Ruby Sparks doesn't exactly want to pathologize Calvin by diagnosing and dosing him, which leaves us with someone who has an unidentifiable situation for most people (he's a wunderkind, with a beloved first book and/or a wealthy family that apparently allows him to live a life of relative luxury) with a semi-identifiable problem (he's blocked, procrastinating, self-loathing, whatever--which is why the problem is only semi-identifiable, because it's only semi-identified by the movie).

Which means that we're watching a movie about someone we don't really like.

Eventually, he's confronted by his problems--his ex-girlfriend points out that he's a self-centered jerk, he uses his magical writing power for completely self-centered reasons by turning Ruby from a person into a puppet for his amusement. And he... changes?
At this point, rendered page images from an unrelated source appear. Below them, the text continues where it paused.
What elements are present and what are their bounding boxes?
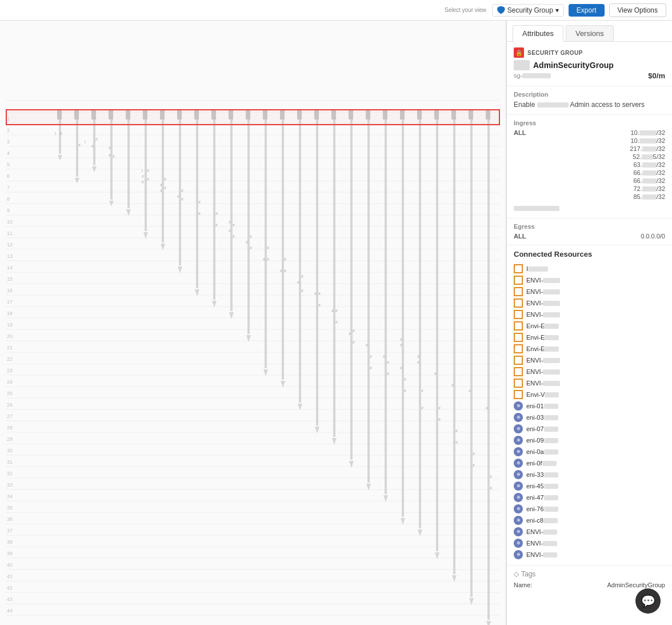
ingress-rule-1: ALL 10./32 [514,129,665,137]
resource-eni-9[interactable]: ⊕ eni-47 [514,492,665,503]
svg-text:17: 17 [7,299,13,305]
svg-rect-112 [434,109,439,120]
svg-text:#: # [233,223,235,227]
svg-text:13: 13 [7,253,13,259]
resource-eni-5[interactable]: ⊕ eni-0a [514,446,665,457]
svg-text:#: # [109,146,111,150]
grid-lines [6,101,500,615]
resource-ec2-10[interactable]: ENVI- [514,377,665,389]
svg-text:#: # [280,269,282,273]
arrows: 1 # # # # [54,120,492,625]
resource-eni-2[interactable]: ⊕ eni-03 [514,412,665,423]
svg-rect-100 [229,109,233,120]
ec2-icon [514,287,523,296]
svg-text:#: # [60,132,62,136]
svg-text:18: 18 [7,310,13,316]
view-options-button[interactable]: View Options [609,3,666,17]
svg-text:25: 25 [7,391,13,396]
resource-ec2-9[interactable]: ENVI- [514,366,665,377]
sg-type-icon: 🔒 [514,47,524,58]
svg-rect-120 [76,120,78,177]
sg-name: AdminSecurityGroup [533,61,614,70]
svg-rect-129 [127,120,130,208]
resource-ec2-5[interactable]: Envi-E [514,320,665,332]
svg-text:#: # [400,337,402,341]
svg-rect-195 [419,120,421,528]
resource-eni-11[interactable]: ⊕ eni-c8 [514,515,665,526]
resource-eni-14[interactable]: ⊕ ENVI- [514,549,665,560]
svg-rect-97 [177,109,182,120]
svg-rect-93 [109,109,113,120]
resource-ec2-11[interactable]: Envi-V [514,389,665,400]
ec2-icon [514,298,523,308]
svg-text:19: 19 [7,322,13,328]
svg-text:8: 8 [7,196,10,202]
resource-eni-8[interactable]: ⊕ eni-45 [514,480,665,492]
svg-rect-175 [333,120,335,437]
ec2-icon [514,310,523,319]
eni-icon: ⊕ [514,481,523,491]
resource-eni-4[interactable]: ⊕ eni-09 [514,435,665,446]
svg-text:#: # [113,154,115,158]
svg-text:#: # [366,343,368,347]
main-layout: 1 2 3 4 5 6 7 8 9 10 11 12 13 14 15 16 1 [0,21,672,625]
resource-ec2-3[interactable]: ENVI- [514,297,665,309]
visualization-panel[interactable]: 1 2 3 4 5 6 7 8 9 10 11 12 13 14 15 16 1 [0,21,506,625]
svg-rect-114 [469,109,473,120]
svg-text:32: 32 [7,471,13,476]
resource-ec2-6[interactable]: Envi-E [514,332,665,343]
svg-text:39: 39 [7,551,13,556]
svg-rect-131 [145,120,147,231]
sg-section-label: SECURITY GROUP [527,50,583,56]
svg-rect-187 [385,120,387,494]
svg-text:#: # [383,355,385,359]
svg-text:5: 5 [7,162,10,168]
tag-icon: ◇ [514,570,519,578]
resource-ec2-7[interactable]: Envi-E [514,343,665,355]
ingress-rule-7: 66./32 [514,177,665,185]
svg-text:#: # [451,383,454,387]
svg-text:#: # [250,234,252,238]
svg-text:#: # [250,246,252,250]
resource-eni-6[interactable]: ⊕ eni-0f [514,457,665,469]
export-button[interactable]: Export [569,4,605,17]
resource-eni-10[interactable]: ⊕ eni-76 [514,503,665,515]
ec2-icon [514,276,523,285]
tab-attributes[interactable]: Attributes [513,25,563,42]
resource-top-ec2[interactable]: I [514,263,665,274]
resource-eni-3[interactable]: ⊕ eni-07 [514,423,665,435]
svg-text:#: # [331,309,334,313]
resource-eni-13[interactable]: ⊕ ENVI- [514,538,665,549]
resource-ec2-2[interactable]: ENVI- [514,286,665,297]
svg-text:#: # [455,429,458,433]
resource-ec2-4[interactable]: ENVI- [514,309,665,320]
svg-rect-101 [246,109,250,120]
chat-button[interactable]: 💬 [635,588,661,614]
svg-text:#: # [387,360,389,364]
resource-eni-7[interactable]: ⊕ eni-33 [514,469,665,480]
svg-text:#: # [387,372,389,376]
view-select-dropdown[interactable]: Security Group ▾ [492,4,564,17]
ingress-rule-2: 10./32 [514,137,665,145]
svg-text:34: 34 [7,493,13,499]
egress-section: Egress ALL 0.0.0.0/0 [507,218,672,245]
svg-text:#: # [473,452,475,456]
tab-versions[interactable]: Versions [566,25,614,41]
resource-eni-1[interactable]: ⊕ eni-01 [514,400,665,412]
resource-ec2-1[interactable]: ENVI- [514,274,665,286]
svg-text:#: # [421,389,423,393]
description-section: Description Enable Admin access to serve… [507,86,672,115]
svg-text:4: 4 [7,150,10,156]
svg-rect-113 [451,109,456,120]
resource-ec2-8[interactable]: ENVI- [514,355,665,366]
svg-text:#: # [263,257,265,261]
svg-rect-98 [194,109,199,120]
svg-text:#: # [297,280,299,284]
svg-text:#: # [181,189,183,193]
svg-rect-116 [59,120,61,154]
svg-text:#: # [318,292,321,296]
tag-row-name: Name: AdminSecurityGroup [514,580,665,590]
svg-text:10: 10 [7,219,13,225]
resource-eni-12[interactable]: ⊕ ENVI- [514,526,665,538]
svg-text:36: 36 [7,516,13,522]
I mean, that's what the movie should do, structurally: take an anti-hero or man with a flaw and allow him to fix himself. That's what the movies wants us to believe in some ways: he gives Ruby her freedom, finishing his book and putting it out into the world, to do its own thing.

And yet, it's not really believable and Calvin has already built up so much ill-will that it's hard to give him a break here. On top of that, it doesn't help that he doesn't actually pay any price or give anything up to make things right: he writes a book, keeps his house, gets along with his family, and even gets the girl again in the end.

So, in a way, I found it hard to get into and harder to swallow.

Think of another movie that swirls around similar issue: Scott Pilgrim. That movie/comic does something smart in making Scott likable and then confronting him with his issues in a way that recasts his protagonist status--and then allows him to fix them. Or take 500 Days of Summer: another likable schmo, with a narration and heightened reality to give us some distance from him, whose problem is easily sketched out and whose course runs him through a ringer of punishment.